La jugada de la UCR no es menor: presentó una objeción formal y acusó al resto de universidades de “interpretar mal la equidad”. En palabras simples, dicen que no es lo mismo repartir la plata entre instituciones pequeñas que entre una gigante con miles de estudiantes, decenas de programas de investigación y una infraestructura que cuesta mantener.
El reclamo viene con amenaza incluida: según la UCR, una redistribución “meramente aritmética” sería ilegal y pondría en aprietos a funcionarios con responsabilidades civiles, administrativas o hasta penales.
Pero ojo: mientras la UCR defiende su tajada, el gobierno de Rodrigo Chaves lleva rato señalando que las universidades estatales se han convertido en un agujero negro de recursos públicos. Hablan de gastos superfluos, nóminas infladas y salarios que no cuadran con la realidad del país. Y para colmo, la propia UCR admite que en 2026 no cumplió con el 4% del FEES destinado a equipo tecnológico: se quedó corta por ₡1.660 millones.
El CONARE aprobó los principios de redistribución con diez votos a favor y dos en contra, pero la UCR ya anunció que vetará el acuerdo y exigirá una nueva discusión.
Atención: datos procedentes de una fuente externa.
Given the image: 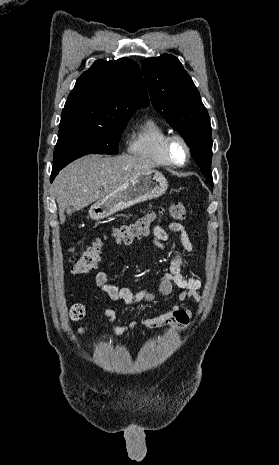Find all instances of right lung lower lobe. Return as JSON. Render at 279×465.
Returning a JSON list of instances; mask_svg holds the SVG:
<instances>
[{"label":"right lung lower lobe","instance_id":"obj_1","mask_svg":"<svg viewBox=\"0 0 279 465\" xmlns=\"http://www.w3.org/2000/svg\"><path fill=\"white\" fill-rule=\"evenodd\" d=\"M62 168L63 167L53 168L52 169V174H51V177H50L51 182L54 180L55 176L58 174L59 170L62 169Z\"/></svg>","mask_w":279,"mask_h":465}]
</instances>
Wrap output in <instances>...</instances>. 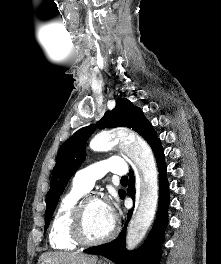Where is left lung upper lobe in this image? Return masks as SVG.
I'll return each instance as SVG.
<instances>
[{
    "mask_svg": "<svg viewBox=\"0 0 221 264\" xmlns=\"http://www.w3.org/2000/svg\"><path fill=\"white\" fill-rule=\"evenodd\" d=\"M97 127H128L139 133L151 146L152 150L160 142L150 122L144 117L140 108L134 106L126 98H118L112 111L105 113L98 121ZM96 125L79 129L70 137L58 151L56 165L52 172L51 187L46 195L45 229L48 228L50 218L65 186L77 171L85 158L86 142L94 132ZM124 191L120 190V196Z\"/></svg>",
    "mask_w": 221,
    "mask_h": 264,
    "instance_id": "1",
    "label": "left lung upper lobe"
}]
</instances>
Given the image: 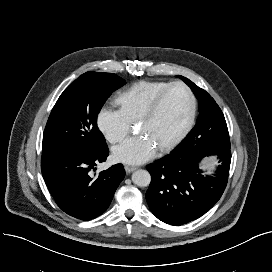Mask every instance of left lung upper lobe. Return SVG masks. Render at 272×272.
I'll list each match as a JSON object with an SVG mask.
<instances>
[{
    "label": "left lung upper lobe",
    "mask_w": 272,
    "mask_h": 272,
    "mask_svg": "<svg viewBox=\"0 0 272 272\" xmlns=\"http://www.w3.org/2000/svg\"><path fill=\"white\" fill-rule=\"evenodd\" d=\"M180 78L192 89L199 103V117L195 127L177 146L186 150H224L230 148V139L224 115L215 100L186 77Z\"/></svg>",
    "instance_id": "5c2ea615"
}]
</instances>
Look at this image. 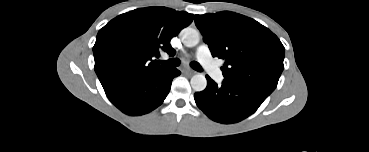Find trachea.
<instances>
[{"instance_id": "1", "label": "trachea", "mask_w": 369, "mask_h": 152, "mask_svg": "<svg viewBox=\"0 0 369 152\" xmlns=\"http://www.w3.org/2000/svg\"><path fill=\"white\" fill-rule=\"evenodd\" d=\"M160 63H161L162 65H164V66H167V67H177V66H179V65H180V60H179V59H177V58H174V59H169V60H167V61H160ZM190 66H191L194 70H196V71H198V72H202V71H203V69H202L201 65H200L198 62H196V61H192V62L190 63Z\"/></svg>"}]
</instances>
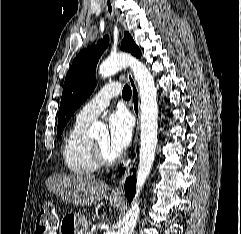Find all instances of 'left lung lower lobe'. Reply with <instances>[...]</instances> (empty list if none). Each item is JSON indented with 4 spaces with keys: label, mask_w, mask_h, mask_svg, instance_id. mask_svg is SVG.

Piden un enfoque “técnico y consensual”, aunque sus críticos responden que lo técnico también debería incluir auditorías, métricas de eficiencia y rendición de cuentas.
La bronca por el FEES 2027 deja claro lo de siempre: la UCR defiende autonomía y equidad, mientras sus detractores ven un modelo que desangra al Estado y que ya no aguanta sin reformas de fondo. La pregunta es inevitable: ¿es defensa legítima de la educación superior o simple resistencia a que alguien revise cómo se gasta la plata de todos?